Street battles in eastern Ukraine town kill nine

Ukrainian forces fought street battles with separatist rebels in the eastern town of Ilovaisk overnight into Wednesday as they sought to isolate rebel strongholds near the Russian border, an Interior Ministry official said.

>>Reuters
Published : 20 August 2014, 02:15 PM
Updated : 20 August 2014, 02:15 PM

Nine pro-Ukrainian volunteer fighters, supporting Kiev's forces, were killed in the fighting in Ilovaisk, which lies part way along the road from Donetsk, the region's main hub, and the border with Russia, the official, Anton Gerashchenko, said.

Separately, health authorities said 34 civilians had been killed as a result of fighting in the 24 hours up to noon Wednesday in the wider Donetsk region, one of two big provinces of Ukraine's industrial east.

Local authorities in the big eastern city of Luhansk said the city rocked with the crash of artillery fire and heavy automatic fire on Wednesday as government forces kept up an assault on rebels who have occupied key buildings there since April, when the separatist rebellions erupted.

Luhansk has been largely cut off for weeks and is without water and regular supplies of electricity which have hit mobile and landline phone connections. Only vital foodstuffs are on sale while long queues form for bread being distributed from touring vans.

"The humanitarian crisis is critical. Since there's no electricity, people are now cooking meals outside in their yards on open fires," Oleksander Sabenko, a municipal official, told the Ukrainian news channel 112.ua.

REBUIDING COST


As well as worsening conditions for the people on the ground, Prime Minister Arseny Yatseniuk said the fighting was draining the potential of the economy by the day, with attacks damaging mines, power stations, rail lines and bridges.

"Russia is aware that rebuilding the Donbass (the industrial east) will cost not millions but billions of hryvnia," he said.

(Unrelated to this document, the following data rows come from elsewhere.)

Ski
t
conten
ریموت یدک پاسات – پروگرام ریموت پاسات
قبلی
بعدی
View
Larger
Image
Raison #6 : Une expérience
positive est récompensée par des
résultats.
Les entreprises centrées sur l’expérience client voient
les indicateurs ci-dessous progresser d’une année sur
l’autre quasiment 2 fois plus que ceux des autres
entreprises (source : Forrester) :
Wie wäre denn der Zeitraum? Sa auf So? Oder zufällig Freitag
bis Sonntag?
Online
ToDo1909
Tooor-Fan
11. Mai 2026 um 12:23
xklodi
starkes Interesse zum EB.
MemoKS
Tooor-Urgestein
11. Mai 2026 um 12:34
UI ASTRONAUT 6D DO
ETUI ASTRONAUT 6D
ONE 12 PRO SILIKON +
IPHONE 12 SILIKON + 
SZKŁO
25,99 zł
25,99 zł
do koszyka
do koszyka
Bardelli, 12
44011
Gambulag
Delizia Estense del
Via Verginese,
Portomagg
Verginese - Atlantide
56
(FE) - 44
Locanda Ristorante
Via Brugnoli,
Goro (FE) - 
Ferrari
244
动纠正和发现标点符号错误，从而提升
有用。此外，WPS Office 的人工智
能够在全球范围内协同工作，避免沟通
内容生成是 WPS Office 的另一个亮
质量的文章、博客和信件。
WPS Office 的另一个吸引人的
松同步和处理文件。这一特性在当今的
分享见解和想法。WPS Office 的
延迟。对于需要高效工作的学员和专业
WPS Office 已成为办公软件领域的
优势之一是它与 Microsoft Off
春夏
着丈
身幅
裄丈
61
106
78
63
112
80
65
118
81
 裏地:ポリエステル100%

Nonetheless, government forces are gaining the upper hand after fighting for four months to quell rebellions in its Russian-speaking east and are steadily tightening the squeeze on rebels in their two big bastions of Donetsk and Luhansk.

The pro-Western government in Kiev and its allies in the West have accused Moscow of orchestrating the rebellions and arming the separatists with tanks, missiles and other heavy weaponry.

Moscow denies this. But this has not stopped the conflict, which has taken a heavy human toll, dragging relations between Russia and the West to their worst level since the end of the Cold War.

The United Nations says an estimated 2,086 people, including civilians and combatants, have been killed in the four-month conflict. That figure nearly doubled since the end of July, when Ukrainian forces stepped up their offensive and fighting started in urban areas.

Gerashchenko, on his Facebook page, said rebel forces in Ilovaisk had called up reinforcements after coming under pressure from pro-Ukrainian volunteer fighters from the so-called Donbass battalion.

"Street battles continued throughout the night. It's the most complicated type of close combat," he said.

"The enemy can come up to you from wherever he wants and shoot from an attic, a basement or from a children's nursery," he said, saying that nine members of the battalion had been killed.